В это время из-за гарданских холмов показалась луна. При ее свете наш путешественник заметил в нескольких шагах впереди себя какую-то неподвижную фигуру с мушкетом в руке. Однако эта подозрительная встреча, по-видимому, нисколько не обеспокоила всадника, невозмутимо продолжавшего свой путь.
Вдруг незнакомец быстро выскочил вперед и со словами: «Милостыньку, Христа ради, господин!» – загородил ему дорогу.
– Э, друг мой, мне кажется, ты слишком тяжело снаряжен для простого нищего! – проговорил всадник, иронически похлопывая кончиком хлыста по блестящему дулу мушкета.
– Дороги так опасны, барон! – пробормотал тот в свое оправдание.
– Ба, воображаю, как ты много потеряешь!
– Положим… – проговорил бродяга. – Милостыньку, господин! – снова повторил он, на этот раз уже с явной угрозой.
– Черт возьми, – воскликнул всадник, – однако ты, парень, просишь милостыни, словно требуешь – «кошелек или жизнь»!
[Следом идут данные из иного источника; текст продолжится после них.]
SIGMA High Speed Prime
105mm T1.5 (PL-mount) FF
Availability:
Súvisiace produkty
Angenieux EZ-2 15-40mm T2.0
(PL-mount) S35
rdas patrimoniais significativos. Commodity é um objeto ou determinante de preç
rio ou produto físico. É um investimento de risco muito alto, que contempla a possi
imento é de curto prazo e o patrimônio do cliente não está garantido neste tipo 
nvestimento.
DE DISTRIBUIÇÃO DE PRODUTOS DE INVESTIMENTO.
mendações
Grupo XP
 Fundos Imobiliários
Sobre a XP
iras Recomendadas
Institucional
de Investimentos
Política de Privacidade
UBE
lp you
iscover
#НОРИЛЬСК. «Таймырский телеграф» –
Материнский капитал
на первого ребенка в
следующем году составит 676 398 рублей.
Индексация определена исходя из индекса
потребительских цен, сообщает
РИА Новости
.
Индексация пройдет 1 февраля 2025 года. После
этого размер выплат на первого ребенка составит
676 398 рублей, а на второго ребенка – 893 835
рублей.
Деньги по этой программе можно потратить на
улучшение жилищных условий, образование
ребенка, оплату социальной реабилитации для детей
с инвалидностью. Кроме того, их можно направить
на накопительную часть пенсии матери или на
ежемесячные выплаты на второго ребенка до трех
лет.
– А это как вам будет угодно! – уже грубо проговорил нищий, быстро приставляя дуло мушкета к груди незнакомца.
– Ого, какой убедительный довод! Только ты, парень, не торопись! – хладнокровно отвечал всадник, моментально отталкивая оружие от своей груди и быстро соскакивая на землю.
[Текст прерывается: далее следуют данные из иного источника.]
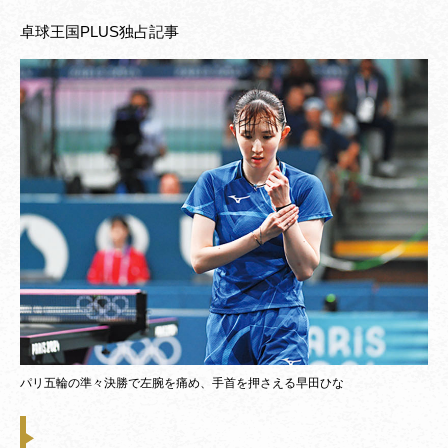
卓球王国PLUS独占記事
パリ五輪の準々決勝で左腕を痛め、手首を押さえる早田ひな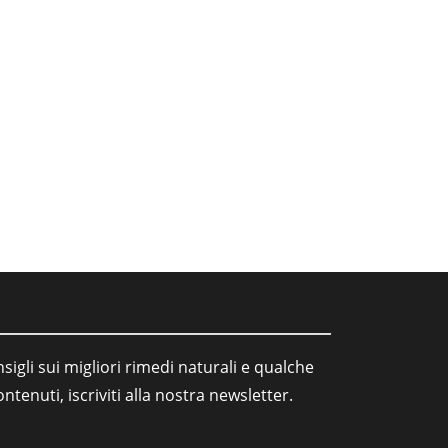
sigli sui migliori rimedi naturali e qualche
tenuti, iscriviti alla nostra newsletter.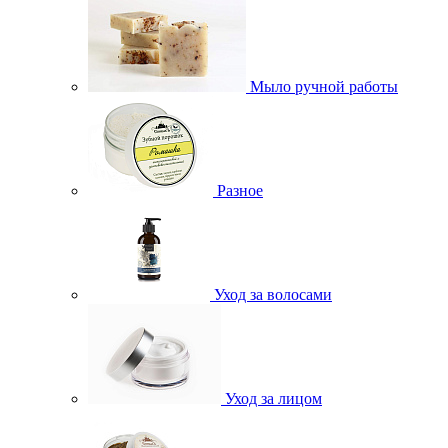
Мыло ручной работы
Разное
Уход за волосами
Уход за лицом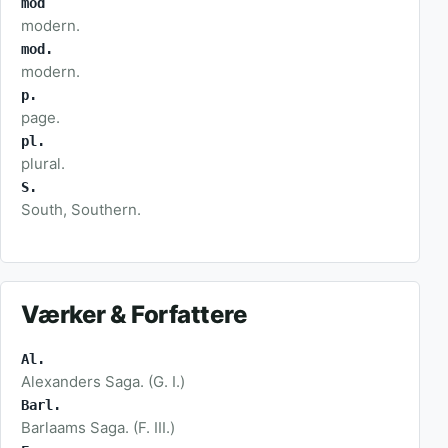
mod
modern.
mod.
modern.
p.
page.
pl.
plural.
S.
South, Southern.
Værker & Forfattere
Al.
Alexanders Saga. (G. I.)
Barl.
Barlaams Saga. (F. III.)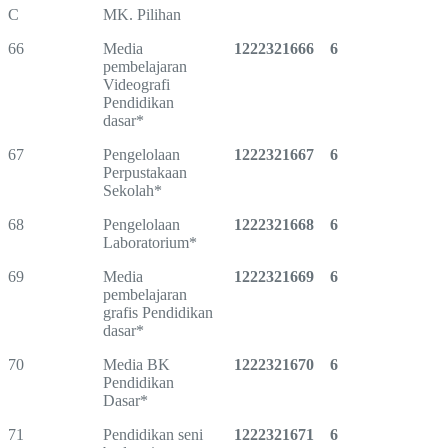
C
MK. Pilihan
66
Media
1222321666
6
pembelajaran
Videografi
Pendidikan
dasar*
67
Pengelolaan
1222321667
6
Perpustakaan
Sekolah*
68
Pengelolaan
1222321668
6
Laboratorium*
69
Media
1222321669
6
pembelajaran
grafis Pendidikan
dasar*
70
Media BK
1222321670
6
Pendidikan
Dasar*
71
Pendidikan seni
1222321671
6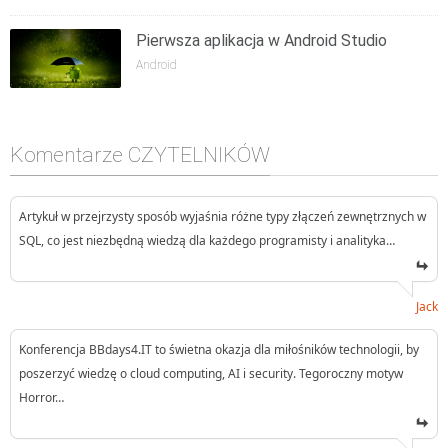
Pierwsza aplikacja w Android Studio
Android
Komentarze CZYTELNIKÓW
Artykuł w przejrzysty sposób wyjaśnia różne typy złączeń zewnętrznych w
SQL, co jest niezbędną wiedzą dla każdego programisty i analityka…
Jack
Konferencja BBdays4.IT to świetna okazja dla miłośników technologii, by
poszerzyć wiedzę o cloud computing, AI i security. Tegoroczny motyw
Horror…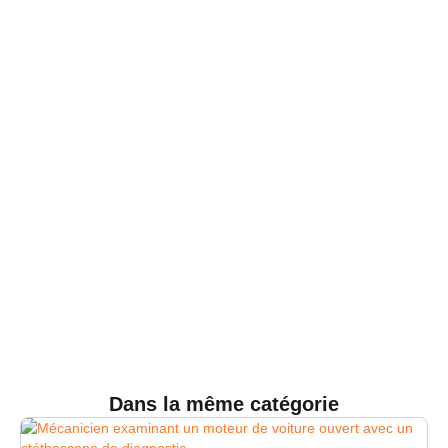
Dans la même catégorie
В следующее мгновение нищий почувствовал, как шея его очутилась в сильных руках незнакомца; еще минута – и ослабевшие руки бродяги бессильно опустили мушкет. Подхватив его, всадник хладнокровно взял свой хлыст и, осыпая частыми ударами злосчастного нищего, наставительно проговорил ему:
– Ну, благодари черта, своего патрона, что на этот раз ты так легко отделался, парень, а то, будь я сегодня в плохом настроении, не миновать тебе фужерольской виселицы или просто хорошего удара прикладом. Всмотрись же теперь хорошенько, дуралей, и помни – в другой раз не попадайся мне на глаза. А то несдобровать тебе! Вот тебе мой добрый совет! – закончил всадник, выпуская, наконец, из своих рук избитого нищего.
Стоявший теперь на коленях бродяга поднял свои черные, дышавшие ненавистью глаза на иронически улыбавшееся лицо незнакомца и глухо проговорил:
– Буду век помнить вас, господин, только пустите меня!
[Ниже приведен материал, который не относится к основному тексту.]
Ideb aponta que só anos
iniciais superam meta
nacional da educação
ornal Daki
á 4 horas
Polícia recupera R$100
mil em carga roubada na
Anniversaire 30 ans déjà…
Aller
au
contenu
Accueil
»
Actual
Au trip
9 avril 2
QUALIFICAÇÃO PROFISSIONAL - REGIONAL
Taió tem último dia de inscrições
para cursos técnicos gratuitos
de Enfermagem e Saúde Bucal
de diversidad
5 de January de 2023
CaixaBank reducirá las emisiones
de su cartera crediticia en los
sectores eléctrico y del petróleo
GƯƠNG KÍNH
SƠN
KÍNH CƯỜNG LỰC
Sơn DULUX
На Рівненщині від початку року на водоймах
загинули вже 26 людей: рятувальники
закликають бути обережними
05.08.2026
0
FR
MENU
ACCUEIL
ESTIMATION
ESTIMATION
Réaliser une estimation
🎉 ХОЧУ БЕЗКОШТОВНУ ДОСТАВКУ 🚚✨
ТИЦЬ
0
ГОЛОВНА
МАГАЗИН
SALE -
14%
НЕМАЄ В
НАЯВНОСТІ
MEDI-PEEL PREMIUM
При этих словах, сказанных каким-то странным тоном, путешественник пристально взглянул, пользуясь светом луны, в исказившееся от боли и злобы лицо бродяги, затем, пока тот, почесываясь, приподнимался с земли, схватил его мушкет за дуло и, повертев несколько раз над головой, с силой швырнул его в волны Дордоны. После этого, не обращая больше внимания на нищего, он быстро вскочил на лошадь и направился к перевозу, на котором и переправился на другой берег.
Через десять минут он был уже на улице селения Сен-Сернин. Проехав по ней несколько шагов, всадник остановился и, приподнявшись на стременах, окинул пытливым взглядом стоявшие перед ним домики. В одном из них, несомненно, лучшем во всем селении, в окнах весело светился огонек и струйка аппетитно-пахучего дыма невольно вызвала улыбку удовольствия у проголодавшегося путешественника.
Дом этот, так приветливо манивший издали, принадлежал Жаку Лонгепе1. Но человек, носивший это воинственное имя, не имел ничего общего с профессией своих предков: это был просто кюре в Сен-Сернине. Правда, из-под его черной сатиновой рясы резко вырисовывались атлетические формы, а широкое мясистое лицо, обрамленное черной бородкой, выражало энергию и самоуверенность, но в общем это было кроткое и, как дитя, простодушное существо.
В то время как всадник медленно приближался на пароме к берегу, кюре суетился у себя на кухне, то и дело торопя экономку, хлопотавшую у очага.
– Жанна, помилосердствуйте! Ведь уже восемь часов, а у вас еще не готово! Вот увидите, что ваша щука будет сырая. Подумайте, ведь через какие-нибудь четверть часа Савиньян, наверное, будет здесь!
– Ладно, ладно, обождет немного, невелика важность! – бормотала раздраженная кухарка. – Все равно, пока все не будет готово, я не подам ничего!
Чувствуя свое бессилие здесь, священник медленно вышел из кухни в столовую. Стол был уже накрыт, а рядом, на буфете, возвышался целый ряд покрытых мохом бутылок. Не хватало лишь дорогого гостя. Часы пробили уже четверть девятого, вдруг в передней раздался звонок.
– Это он! – вскрикнул кюре, настежь растворяя двери и бросаясь в объятия гостя.
– Твой ужин, дружище, как нельзя более кстати в этакую адскую погоду! – проговорил гость, целуясь с хозяином и входя в комнату. – О, я слышу запах трюфелей и дичи!.. Чертовски приятная штука, я уже заранее предвкушаю райское блаженство!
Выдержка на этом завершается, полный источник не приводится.